Thank you for commenting, and sending in your questions ahead of the webchat. I hope you found Mr Kitcat's answers interesting.
Byelaws cannot trump national laws, which police and council officers need to abide by.
But byelaws are also very hard to enforce. You need the name and address of someone considered to be breaching the byelaw and rarely is it an immediate power - you would need to take the matter to a magistrate.
Police powers are stronger and more immediate than what our byelaws can provide.
10:31am Tue 17 Jun 14
It's obviously not just the costs that Cllr Kitcat won't address. He obviously chooses to ignore the byelaws relating to this city's parks that could address this situation. The following sections apply:
22. A person shall not in the pleasure ground (= park) wilfully obstruct, disturb, interrupt, or annoy any other person in the proper use of the pleasure ground, or wilfully obstruct, disturb, or interrupt any authorised officer in the proper execution of his duty, or of any work in the connexion with the laying out or maintenance of the pleasure ground.
There is an existing remedy:
27. Every person who shall infringe any bylaw for the regulation of the pleasure ground may be removed therefrom by any officer of the council, authorised by them in writing to enforce these bylaws, or by any constable, in any one of the several cases hereinafter specified : that is to say-
(i) Where the infraction of the byelaw is committed within the view of such officer or constable, and the name and residence of the person infringing the bylaw are unknown to and cannot be readily ascertained by such an officer or constable.
So please explain, Cllr Kitcat, why are these vehicles allowed to desecrate our parks, in breach of existing legislation? Instead of carrying out assessment, the council officers should be moving them immediately off the land, should they not?
When that happens on a park it is of serious concern to both council and police officers and they will seek to act on it in any way they are empowered to do so.
That could be about changing access points to the park or enforcement if they are able to identify an offender.
Question submitted to Friends Of Preston Park by the public
"Traveller cars are being allowed to drive straight across the park. How can this be safe?"
Monitoring does take place and extensive planning especially before larger evictions.
You will find that often additional defences are brought in, such as concrete blocks, mobile security units and additional police patrols.
However, given the number of parks and open spaces we can't possibly maintain this level of defence every time.
That's why I don't believe a Fortress Brighton approach is the lasting way forward.
I would hope that all ward councillors could work together on this rather than us pitching on area against another over who gets more defences.
They are not a lasting solution, and they can be breached.
Adrian Imms - how are you going to deal with this while we wait for a permanent site?
Jason Kitcat - Hangleton Bottom now has concrete blocks all around it. Do we want the same around Preston Park or Hove Lawns? And even if we did, we can't possibly afford to do all that - and they can be breached.
Almost every single encampment moves on because an eviction is imminent - it's not a time of their choosing.
I think we need to open up the debate of whether there are some sites where we could undertake some toleration while we wait for Eric Pickles to come to his decision?
Regionally, many authorities are just doing nothing.
Adrian Imms - which sites could be tolerated?

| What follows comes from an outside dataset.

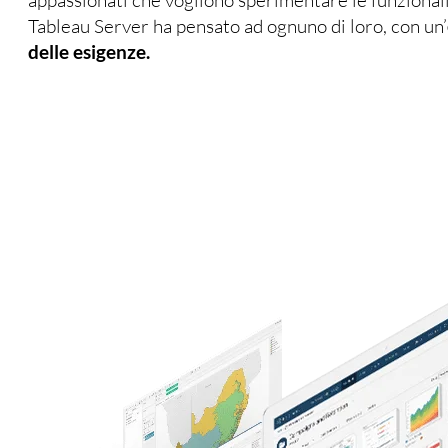
Tableau Server ha pensato ad ognuno di loro, con un’
delle esigenze.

Jason Kitcat - I don't think city centre sites could be tolerated. I think we need to revisit whether some of those defences at outlying sites need to be reviewed.
I have no idea how long the secretary of state will take to review the decision.
There's no time limit on it, and he's not given us any indication of whether there will be a review at all.
We don't even know if he'll still be in power next May.
If he conducts himself in that manner [using the site as a political football] it would be something I would want to explore challenging this through legal avenues.
"When the travellers are moved on why do we not monitor their movement to prevent further trespass?"
I truly understand the significant distress and disturbance caused by these problems and I would like to assure Mrs Henderson that we take this very seriously.
Not to sound like a broken record but it was a huge leap that we won the first major planning consent from the new South Downs National Park Authority for our new permanent traveller site.
It was completely unexpected and disappointing that Eric Pickles, Secretary of State, called this in and we have no deadline for his decision.
We are exploring all options but this uncertainty from Mr Pickles is a serious problem.
It's a high priority for us. We have examined something like a hundred sites to find a suitable site.
Mrs P Henderson
"Could you make this problem a priority? The population who have been inconvenienced by these settlements want preventative action now, and put an end to this yearly problem."
The wellbeing of our local area as well as travellers families are assessed, but council officers have to work within the law, which does not specify the level of detail Mrs Bailey is going into now.
After an encampment is evicted we have specialist teams come in to clean up.
But the best thing of all would be permanent provision which would include sanitation blocks.
Lesley Bailey, Hollingbury
"If travellers park in public parks and places where there are no sanitation facilities, are they not immediately evicted?"
I'm sorry you feel that way, but I don't think your view reflects how things are actually happening on the ground.
Council and police officers work very hard seven days a week responding to community reports of unauthorised encampments.
John Marchant, Brighton
"Why do we have to wait until The Argus reports the problems to get action?"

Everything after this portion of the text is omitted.